Copy each line below in which the string "Washington" occurs.

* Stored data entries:
+ + +
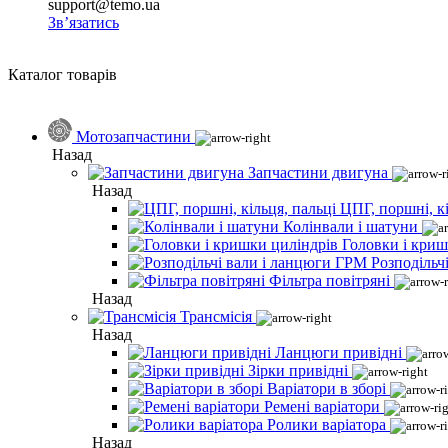
support@temo.ua
Зв’язатись
Каталог товарів
Мотозапчастини
Назад
Запчастини двигуна
Назад
ЦПГ, поршні, кі
Колінвали і шатуни
Головки і криш
Розподільч
Фільтра повітряні
Назад
Трансмісія
Назад
Ланцюги привідні
Зірки привідні
Варіатори в зборі
Ремені варіатори
Ролики варіатора
Назад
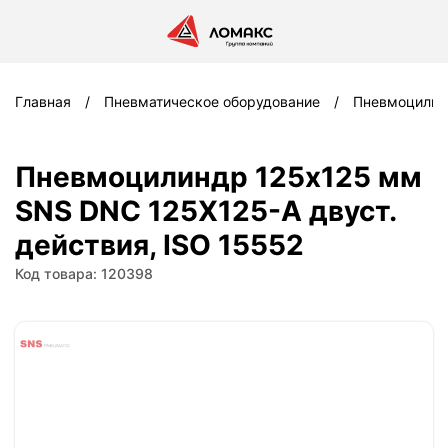
Главная
Пневматическое оборудование
Пневмоцили
Пневмоцилиндр 125x125 мм
SNS DNC 125X125-A двуст.
действия, ISO 15552
Код товара: 120398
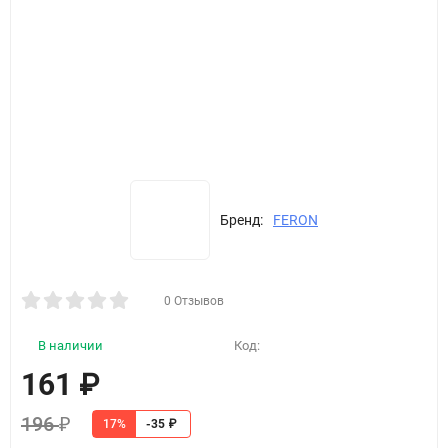
Бренд:
FERON
0 Отзывов
В наличии
Код:
161
₽
196
₽
17%
-35
₽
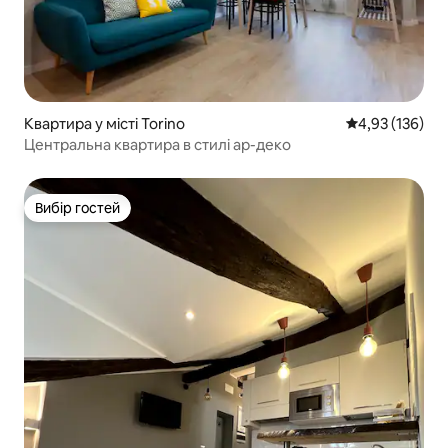
Квартира у місті Torino
Середня оцінка
4,93 (136)
Центральна квартира в стилі ар-деко
Вибір гостей
Вибір гостей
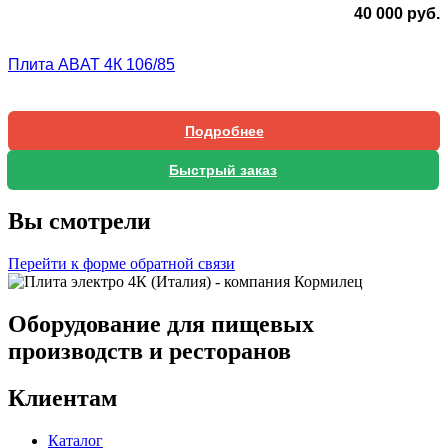
40 000
руб.
Плита ABAT 4К 106/85
Подробнее
Быстрый заказ
Вы смотрели
Перейти к форме обратной связи
Оборудование для пищевых
производств и ресторанов
Клиентам
Каталог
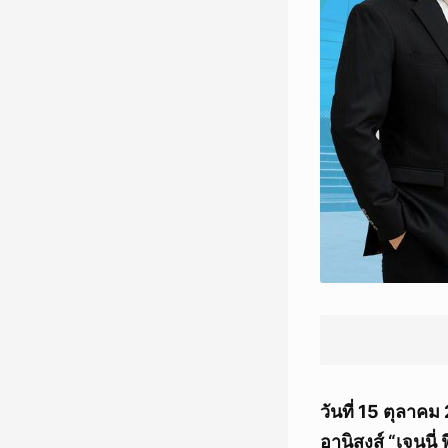
วันที่ 15 ตุลาค
อานิสงส์ “เจนนี่ 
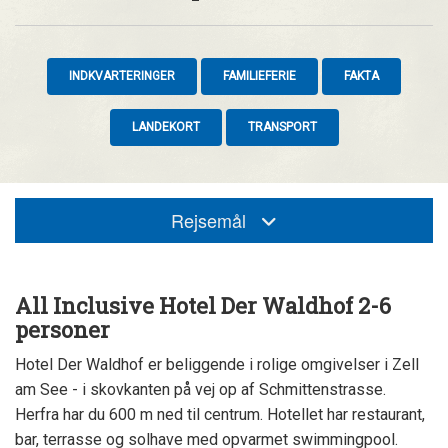
INDKVARTERINGER
FAMILIEFERIE
FAKTA
LANDEKORT
TRANSPORT
Rejsemål
All Inclusive Hotel Der Waldhof 2-6
personer
Hotel Der Waldhof er beliggende i rolige omgivelser i Zell
am See - i skovkanten på vej op af Schmittenstrasse.
Herfra har du 600 m ned til centrum. Hotellet har restaurant,
bar, terrasse og solhave med opvarmet swimmingpool.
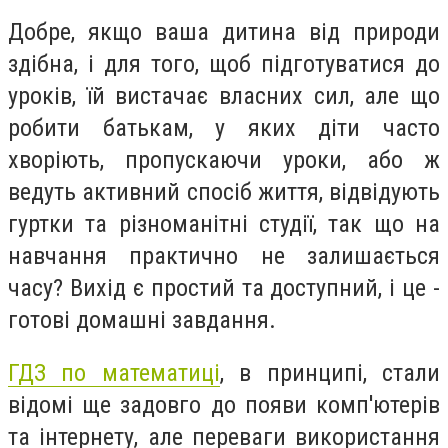
Добре, якщо ваша дитина від природи
здібна, і для того, щоб підготуватися до
уроків, їй вистачає власних сил, але що
робити батькам, у яких діти часто
хворіють, пропускаючи уроки, або ж
ведуть активний спосіб життя, відвідують
гуртки та різноманітні студії, так що на
навчання практично не залишається
часу? Вихід є простий та доступний, і це -
готові домашні завдання.
ГДЗ по математиці
, в принципі, стали
відомі ще задовго до появи комп'ютерів
та інтернету, але переваги використання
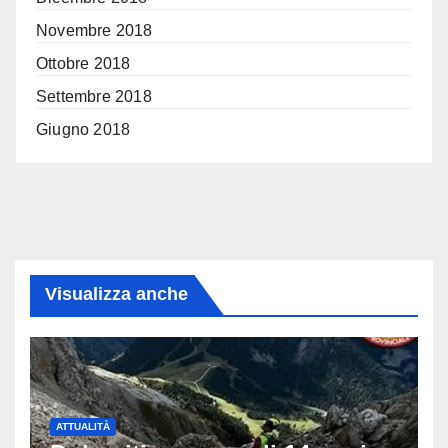
Novembre 2018
Ottobre 2018
Settembre 2018
Giugno 2018
Visualizza anche
ATTUALITÀ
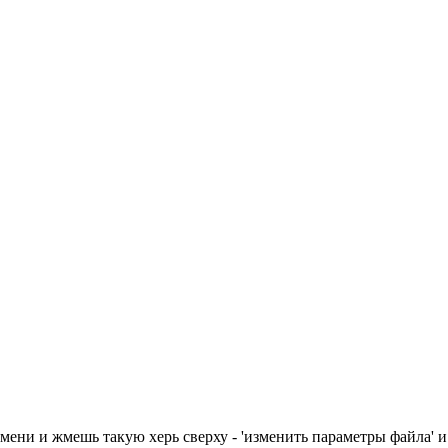
мени и жмешь такую херь сверху - 'изменить параметры файла' и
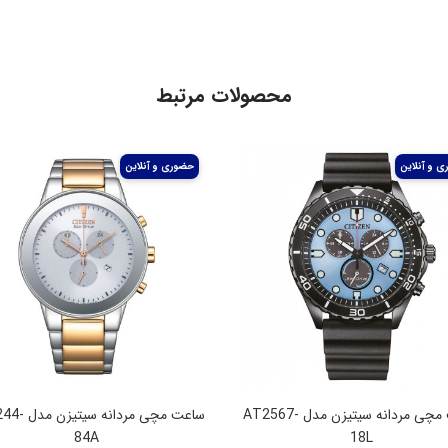
محصولات مرتبط
ساعت مچی مردانه سیتیزن مدل AT2567-
ساعت مچی مردانه
84A
18L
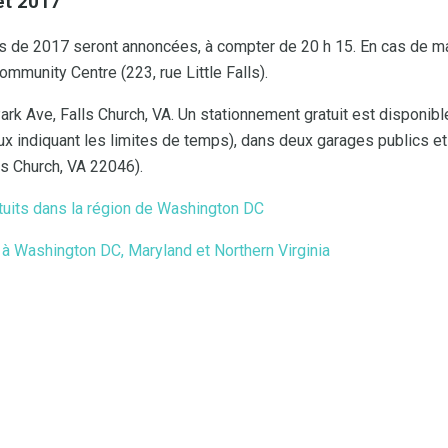
et 2017
 de 2017 seront annoncées, à compter de 20 h 15. En cas de ma
ommunity Centre (223, rue Little Falls).
ark Ave, Falls Church, VA. Un stationnement gratuit est disponib
eaux indiquant les limites de temps), dans deux garages publics 
lls Church, VA 22046).
atuits dans la région de Washington DC
ts à Washington DC, Maryland et Northern Virginia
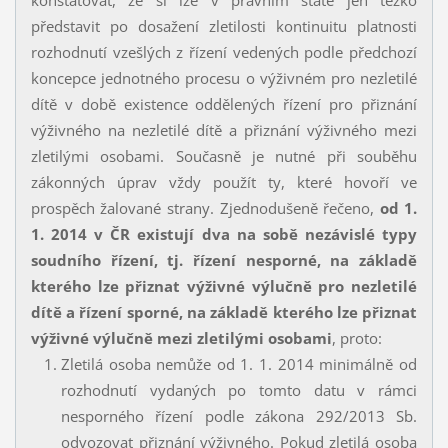
představit po dosažení zletilosti kontinuitu platnosti
rozhodnutí vzešlých z řízení vedených podle předchozí
koncepce jednotného procesu o výživném pro nezletilé
dítě v době existence oddělených řízení pro přiznání
výživného na nezletilé dítě a přiznání výživného mezi
zletilými osobami. Současně je nutné při souběhu
zákonných úprav vždy použít ty, které hovoří ve
prospěch žalované strany. Zjednodušeně řečeno,
od 1.
1. 2014 v ČR existují dva na sobě nezávislé typy
soudního řízení, tj. řízení nesporné, na základě
kterého lze přiznat výživné výlučně pro nezletilé
dítě a řízení sporné, na základě kterého lze přiznat
výživné výlučně mezi zletilými osobami
, proto:
Zletilá osoba nemůže od 1. 1. 2014 minimálně od
rozhodnutí vydaných po tomto datu v rámci
nesporného řízení podle zákona 292/2013 Sb.
odvozovat přiznání výživného. Pokud zletilá osoba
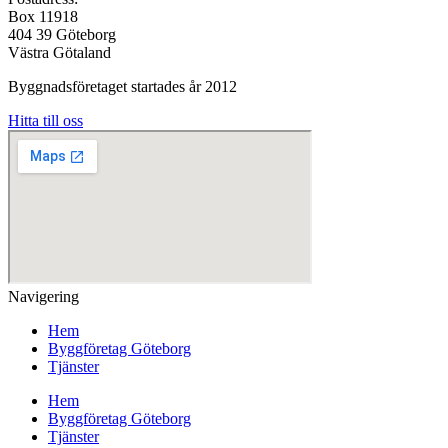
Box 11918
404 39 Göteborg
Västra Götaland
Byggnadsföretaget startades år 2012
Hitta till oss
Navigering
Hem
Byggföretag Göteborg
Tjänster
Hem
Byggföretag Göteborg
Tjänster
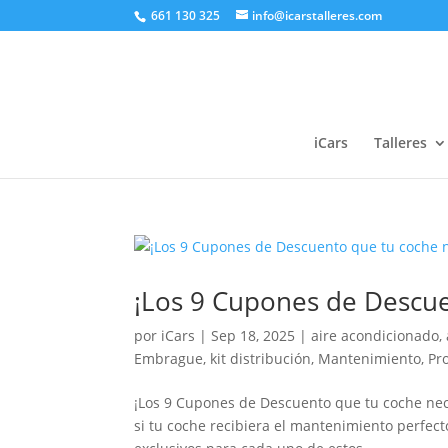
661 130 325
info@icarstalleres.com
iCars
Talleres
¡Los 9 Cupones de Descue
por
iCars
|
Sep 18, 2025
|
aire acondicionado
,
Embrague
,
kit distribución
,
Mantenimiento
,
Pr
¡Los 9 Cupones de Descuento que tu coche ne
si tu coche recibiera el mantenimiento perfect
+ + +
* Response to this task:
atuits dans la région de Washington DC
ts à Washington DC, Maryland et Northern Virginia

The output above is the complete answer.